◆ **DIRECTIONS**: Could you show each line of the records that contains the word "subconscious"?

Top of MATERIAL PROVIDED

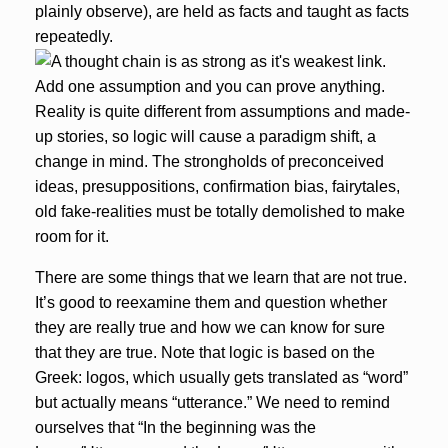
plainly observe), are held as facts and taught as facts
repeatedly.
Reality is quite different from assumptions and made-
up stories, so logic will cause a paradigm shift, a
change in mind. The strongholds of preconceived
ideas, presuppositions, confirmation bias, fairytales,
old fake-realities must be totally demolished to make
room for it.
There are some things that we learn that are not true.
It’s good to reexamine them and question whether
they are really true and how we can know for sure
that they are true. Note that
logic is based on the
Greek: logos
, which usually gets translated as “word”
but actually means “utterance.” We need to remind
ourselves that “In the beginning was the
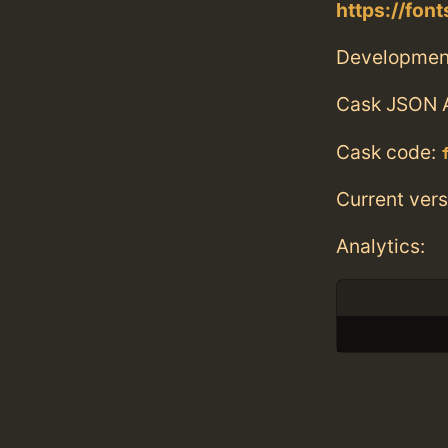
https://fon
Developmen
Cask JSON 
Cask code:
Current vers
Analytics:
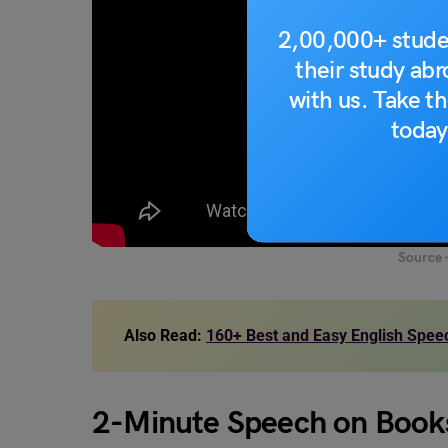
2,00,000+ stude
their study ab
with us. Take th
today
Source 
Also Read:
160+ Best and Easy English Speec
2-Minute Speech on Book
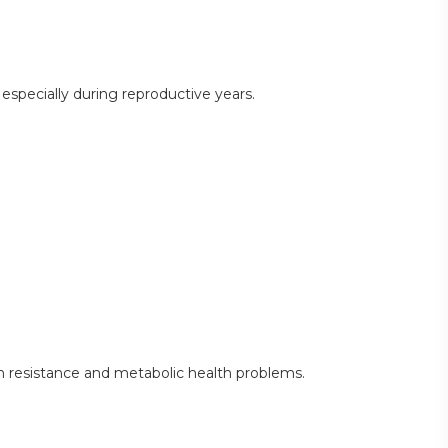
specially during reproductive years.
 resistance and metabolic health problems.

Bottom of MATERIAL PROVIDED
Top of MATERIAL PROVIDED

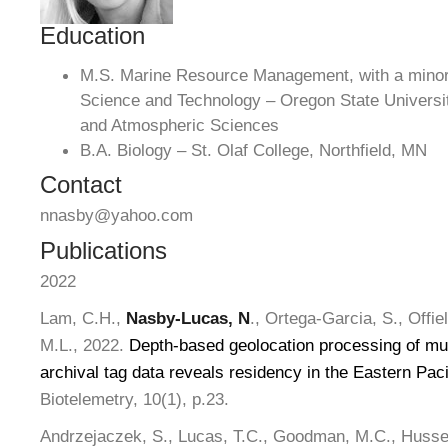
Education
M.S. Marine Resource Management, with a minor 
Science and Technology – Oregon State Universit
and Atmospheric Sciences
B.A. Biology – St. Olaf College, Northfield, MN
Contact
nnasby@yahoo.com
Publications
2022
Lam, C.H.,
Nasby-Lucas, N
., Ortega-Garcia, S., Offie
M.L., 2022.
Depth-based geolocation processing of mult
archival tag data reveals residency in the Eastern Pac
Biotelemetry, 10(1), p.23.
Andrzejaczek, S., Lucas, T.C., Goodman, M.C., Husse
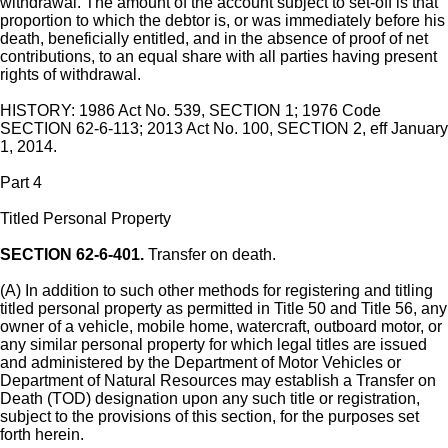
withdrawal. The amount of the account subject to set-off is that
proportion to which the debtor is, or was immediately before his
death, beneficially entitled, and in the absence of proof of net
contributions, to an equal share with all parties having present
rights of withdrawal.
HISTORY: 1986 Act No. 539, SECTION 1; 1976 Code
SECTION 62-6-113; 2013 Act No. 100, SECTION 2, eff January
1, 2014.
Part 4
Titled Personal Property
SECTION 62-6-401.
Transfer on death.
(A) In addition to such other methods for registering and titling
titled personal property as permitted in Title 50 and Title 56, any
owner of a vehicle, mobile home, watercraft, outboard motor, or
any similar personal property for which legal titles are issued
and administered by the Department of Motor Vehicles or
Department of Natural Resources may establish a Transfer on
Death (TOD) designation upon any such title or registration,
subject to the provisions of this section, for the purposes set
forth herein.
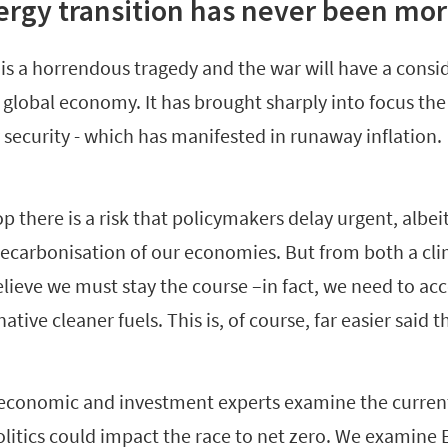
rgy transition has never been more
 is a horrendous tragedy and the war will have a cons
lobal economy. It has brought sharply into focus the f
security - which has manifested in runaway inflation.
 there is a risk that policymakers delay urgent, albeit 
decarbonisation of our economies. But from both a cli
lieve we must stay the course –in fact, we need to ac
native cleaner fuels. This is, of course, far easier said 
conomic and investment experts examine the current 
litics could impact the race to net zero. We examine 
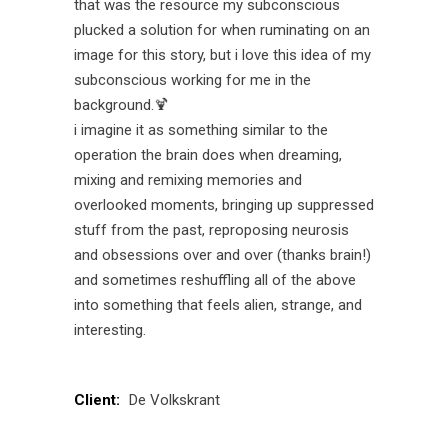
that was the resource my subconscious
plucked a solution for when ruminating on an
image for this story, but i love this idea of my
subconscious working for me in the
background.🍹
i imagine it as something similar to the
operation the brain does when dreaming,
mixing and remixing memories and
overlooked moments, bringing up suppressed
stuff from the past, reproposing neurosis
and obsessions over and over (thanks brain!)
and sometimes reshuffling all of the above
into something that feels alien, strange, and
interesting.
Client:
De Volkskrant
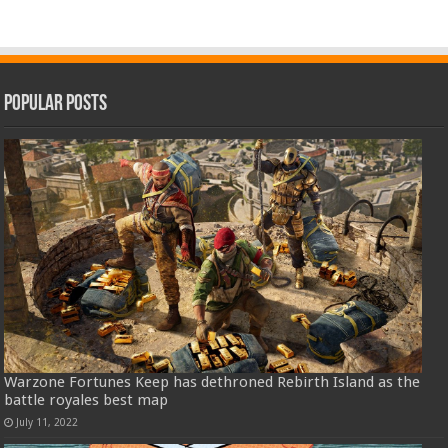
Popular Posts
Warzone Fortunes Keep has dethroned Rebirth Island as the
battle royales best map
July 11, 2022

Bottom of MATERIAL PROVIDED

◆ **RESPONSE AREA**:
that was the resource my subconscious
subconscious working for me in the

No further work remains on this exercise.